MATERIAL TO PROCESS:
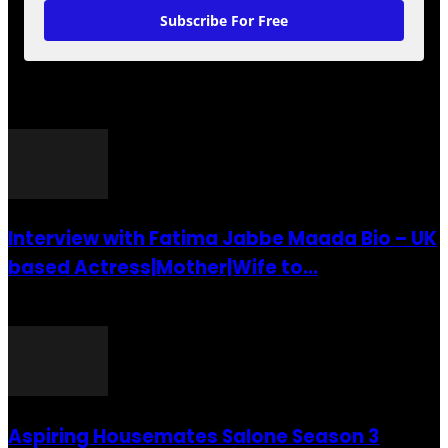
Subscribe For Free
POPULAR POSTS
Interview with Fatima Jabbe Maada Bio – UK
based Actress|Mother|Wife to...
26 July 2016
Aspiring Housemates Salone Season 3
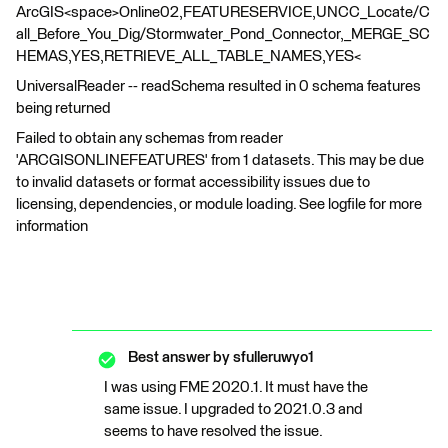
ArcGIS<space>Online02,FEATURESERVICE,UNCC_Locate/C
all_Before_You_Dig/Stormwater_Pond_Connector,_MERGE_SC
HEMAS,YES,RETRIEVE_ALL_TABLE_NAMES,YES<
UniversalReader -- readSchema resulted in 0 schema features
being returned
Failed to obtain any schemas from reader
'ARCGISONLINEFEATURES' from 1 datasets. This may be due
to invalid datasets or format accessibility issues due to
licensing, dependencies, or module loading. See logfile for more
information
Best answer by
sfulleruwyo1
I was using FME 2020.1. It must have the
same issue. I upgraded to 2021.0.3 and
seems to have resolved the issue.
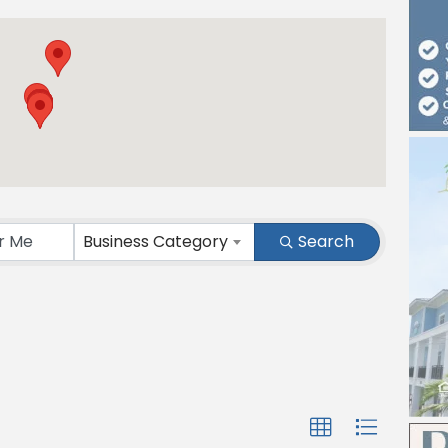
Business Category
Search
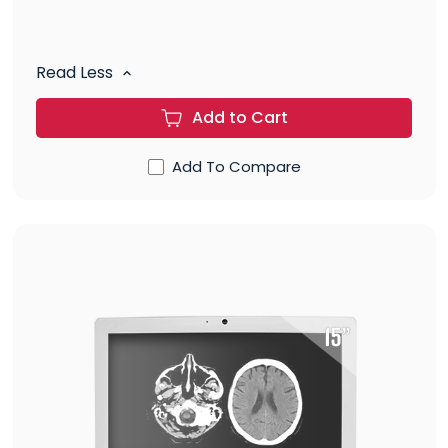
Read Less
Add to Cart
Add To Compare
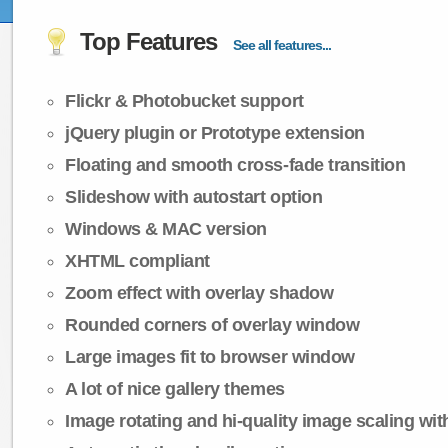
Top Features
See all features...
Flickr & Photobucket support
jQuery plugin or Prototype extension
Floating and smooth cross-fade transition
Slideshow with autostart option
Windows & MAC version
XHTML compliant
Zoom effect with overlay shadow
Rounded corners of overlay window
Large images fit to browser window
A lot of nice gallery themes
Image rotating and hi-quality image scaling with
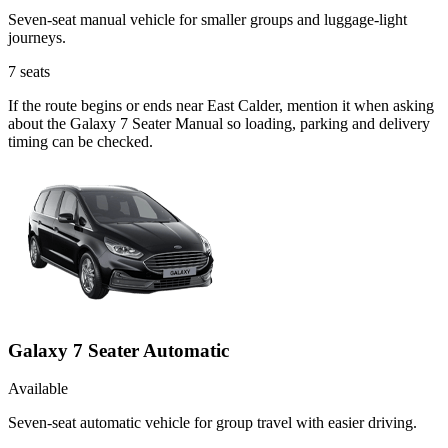
Seven-seat manual vehicle for smaller groups and luggage-light
journeys.
7
seats
If the route begins or ends near East Calder, mention it when asking
about the Galaxy 7 Seater Manual so loading, parking and delivery
timing can be checked.
Galaxy 7 Seater Automatic
Available
Seven-seat automatic vehicle for group travel with easier driving.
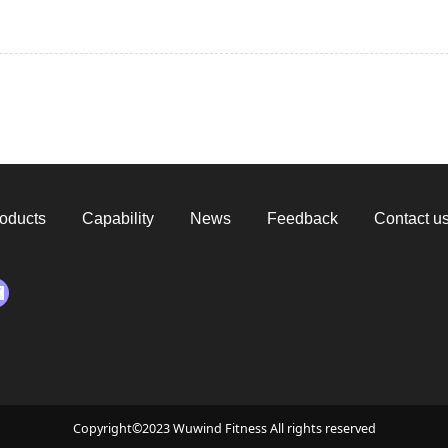
oducts
Capability
News
Feedback
Contact u
Copyright©2023 Wuwind Fitness All rights reserved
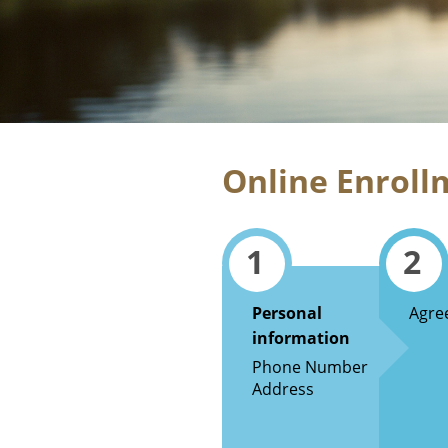
Online Enroll
1
2
Personal
Agre
information
Phone Number
Address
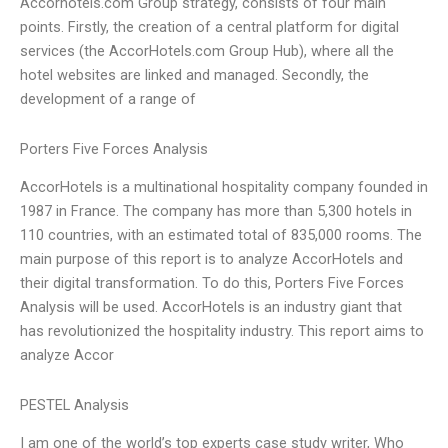
Accorhotels.com Group strategy, consists of four main
points. Firstly, the creation of a central platform for digital
services (the AccorHotels.com Group Hub), where all the
hotel websites are linked and managed. Secondly, the
development of a range of
Porters Five Forces Analysis
AccorHotels is a multinational hospitality company founded in
1987 in France. The company has more than 5,300 hotels in
110 countries, with an estimated total of 835,000 rooms. The
main purpose of this report is to analyze AccorHotels and
their digital transformation. To do this, Porters Five Forces
Analysis will be used. AccorHotels is an industry giant that
has revolutionized the hospitality industry. This report aims to
analyze Accor
PESTEL Analysis
I am one of the world’s top experts case study writer, Who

TASK DIRECTIONS: Exactly the lines from the one containing "PESTEL Analysis" through the last line of the material above are to be returned, with nothing else.

ANSWER SPACE:
PESTEL Analysis
I am one of the world’s top experts case study writer, Who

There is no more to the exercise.